Bill Zahren: Kingman and Reed Series
Q: What would you say sets your books apart from other mystery and thriller series?
My books have a religious element to them, which I’ve never come across in other books. “Christian fiction” is usually heavy on the dogma or crazy supernatural. I wanted to write something that involved faith that was more realistic than having some guy lift a bus off a baby and boom, we all believe in God now. There’s faith exploration in my books, the kind people do in real life, not in made-for-TV movies. That was something I added to the series a little bit in Officer Involved and more in the following four books.
Debbie Tindle Parker Hope, Iowa Series
Q: In early going, the book is a family drama of sorts. But quickly enough, the story shifts gears and becomes a mystery and suspense novel. How did your plot take shape? What surprised you as you created the story?
I let the characters guide me when I write and that often leads to things happening that I hadn’t really planned on. . . . In The Auctioneer, Trisha and Charley have a very strong connection, but they also both have a past and not everyone from their respective pasts are good people. People are very complex and there is potentially a mystery in all of us waiting to be solved.
Eliza David: The Cougarette Series
Q: Tell me how you got started as a writer. Did you always know you wanted to write? What was the spark that got you going?

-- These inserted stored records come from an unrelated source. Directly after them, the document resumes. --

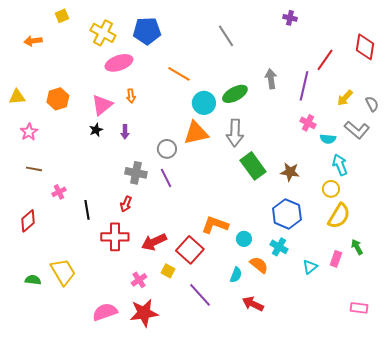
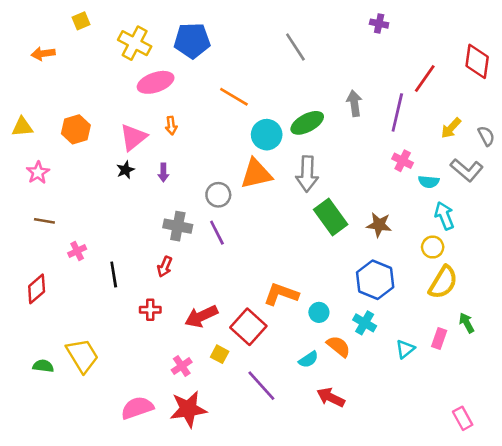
red cross: (115, 237) -> (150, 310), size x0.6
cyan semicircle: (236, 275) -> (308, 359), turned 35
pink rectangle: (359, 308) -> (463, 418), moved, turned 54

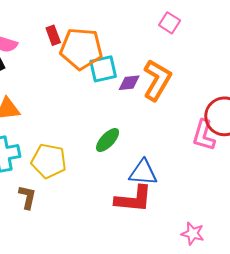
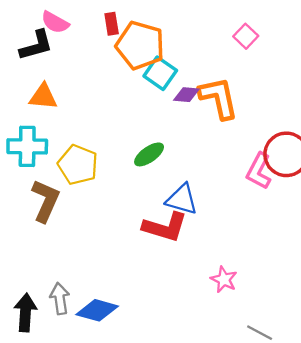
cyan square: (103, 69) -> (160, 73), turned 36
orange L-shape: (157, 80) -> (219, 98), turned -54
brown L-shape: (27, 197) -> (46, 201), size x1.5

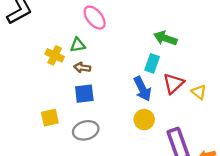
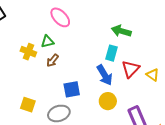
brown arrow: (82, 68) -> (53, 60), turned -56
blue square: (84, 94) -> (72, 89), moved
yellow square: (50, 118) -> (28, 105), turned 35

Like most writers, I was a lifelong reader before I picked up the pen. Through reading stacks of mass-produced romance and chick lit, my writing bug sparked after I realized the lack of Black and brown 30- and 40-something women characters in my collection. Characters who were sexy, funny, great at their careers but clumsy in their personal lives. After going online, I quickly found and read Black women who were writing love stories as indie authors. They further inspired me to do as Toni Morrison once advised: “If there’s a book that you want to read, but it hasn’t been written yet, then you must write it.” And that’s how my first novel, The Cougarette, was born.
Satish Jayaraj: The Secret of the Zipacna Dragons
Q: Tell me about the origin of your book. My impression is that there was an earlier version with a slightly different title.
I went through a rough spot after graduate school. I’m an immigrant in the U.S. and in between trying to figure out how to stay in the country that had become my home, I was desperate to publish my novel. The book simply wasn’t ready, but by putting it out there, I was mentally and emotionally able to work on new stories during my stresses at the time. Years later, in 2018, I was in a position to give this story the level of production I felt it deserved. From working on other fantasy stories in between, I had a clearer vision of the world this story takes place in and revamped it into The Secret of the Zipacna Dragons.
Melanie Lageschulte: Growing Season Series
Q: I’ve encountered a number of novels of late that feature women whose lives in the city suddenly fall apart, and they find themselves moving back home to small-town Iowa. Why do you think that kind of story is appealing to readers—and why is it appealing to you?
This storyline is one that’s been around for years—and for good reason. Everyone likes the idea of starting fresh, even if it is not feasible for them to do that in real life. As our society has become faster paced and more chaotic, people are finding themselves drawn to “the simple life” as a means of escape. That could mean anything from moving to the country, to just making more time to enjoy hobbies and spend less time on social media.